32 735 Mensenrechten in het buitenlands beleid

Nr. 73 BRIEF VAN DE MINISTER VAN BUITENLANDSE ZAKEN

Aan de Voorzitter van de Tweede Kamer der Staten-Generaal

Den Haag, 29 januari 2013

Graag bied ik u hierbij, mede namens de Minister voor Buitenlandse Handel en Ontwikkelingssamenwerking, de reactie aan op het verzoek van de vaste commissie voor Buitenlandse Zaken van 25 januari 2013 inzake mensenrechtenschendingen in Mali.

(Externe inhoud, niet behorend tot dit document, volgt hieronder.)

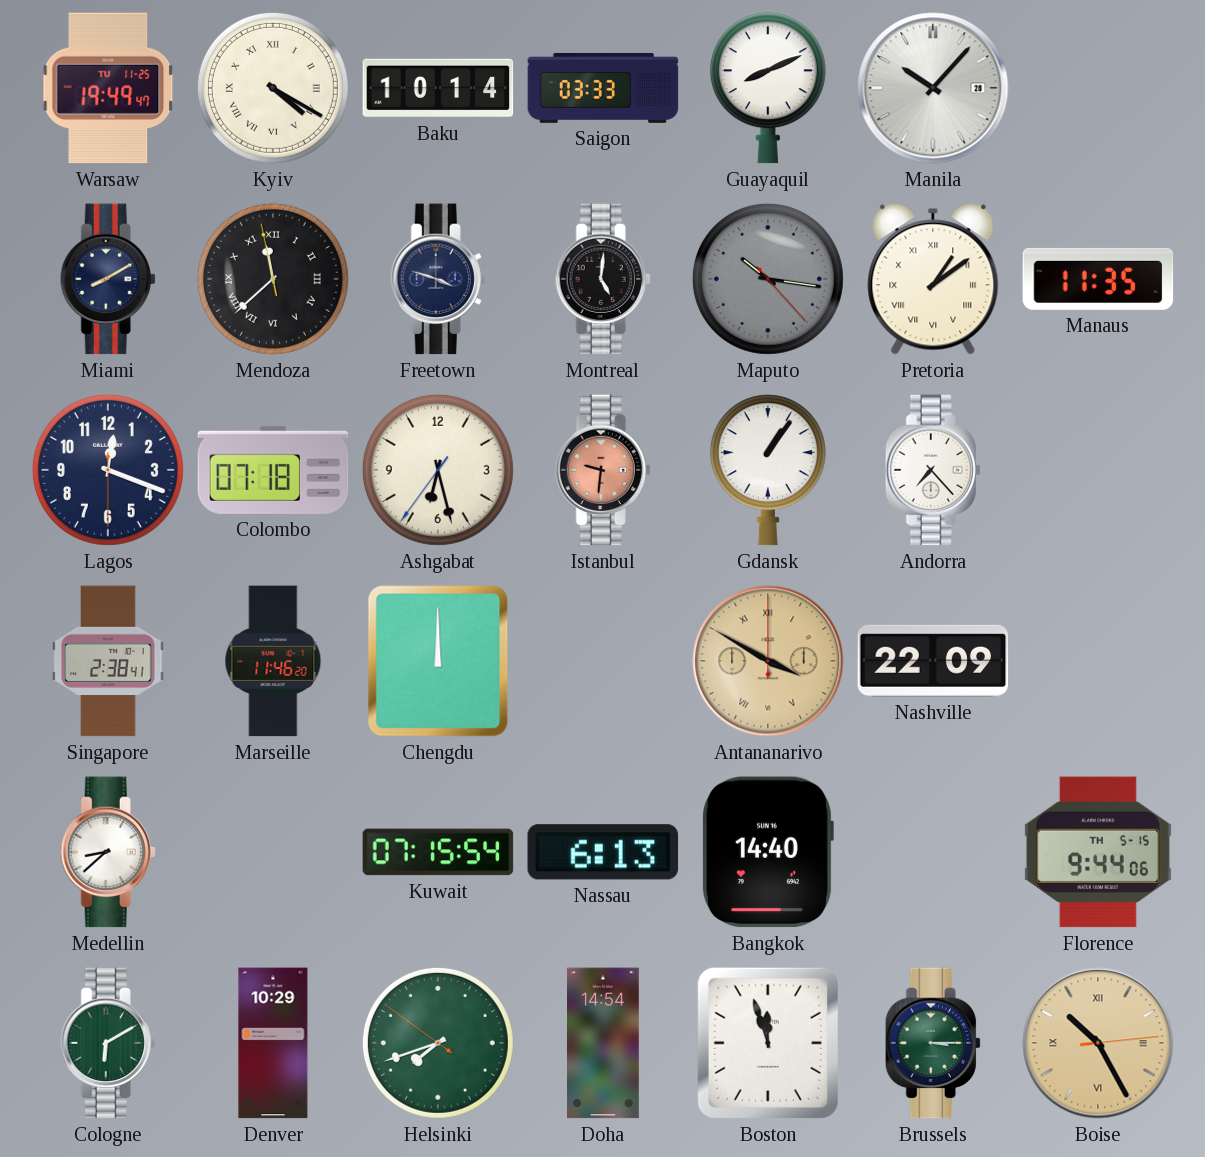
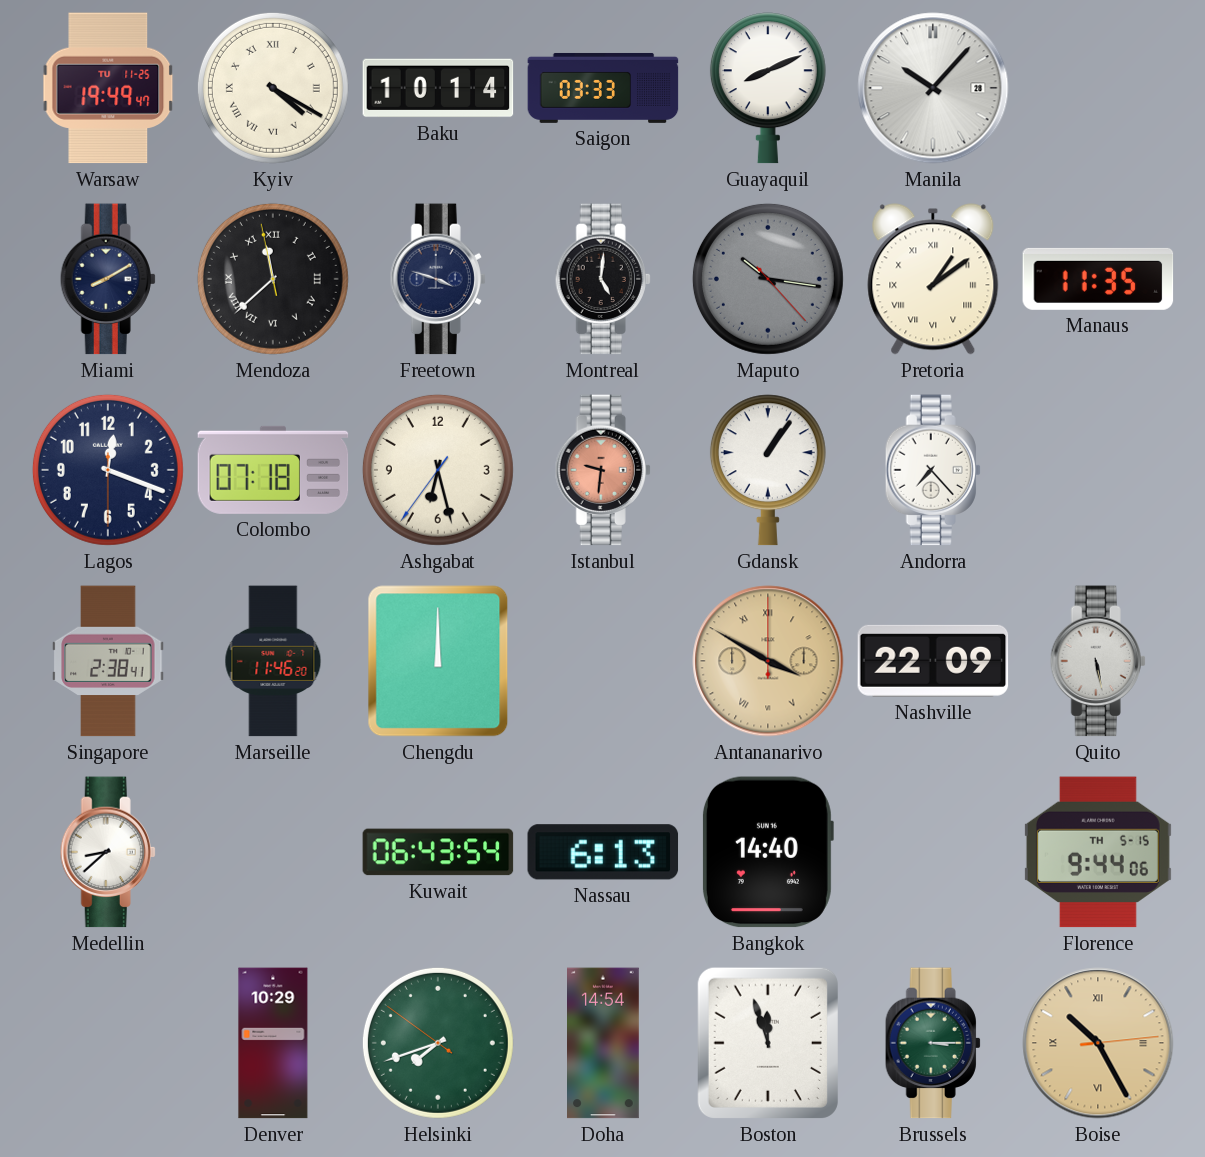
Quito: none -> 5:28
Kuwait: 07:15 -> 06:43
Cologne: 6:10 -> none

Media en ngo’s maakten vorige week melding van wraakacties en schendingen van mensenrechten door het Malinese leger, dat sinds 11 januari, met steun van Frankrijk, extremistische moslimbewegingen in het noorden van het land bestrijdt. Hoewel journalisten nauwelijks toegang hebben tot het strijdtoneel, tracht de Nederlandse ambassade in Bamako op basis van verschillende bronnen in Mali de feiten na te trekken.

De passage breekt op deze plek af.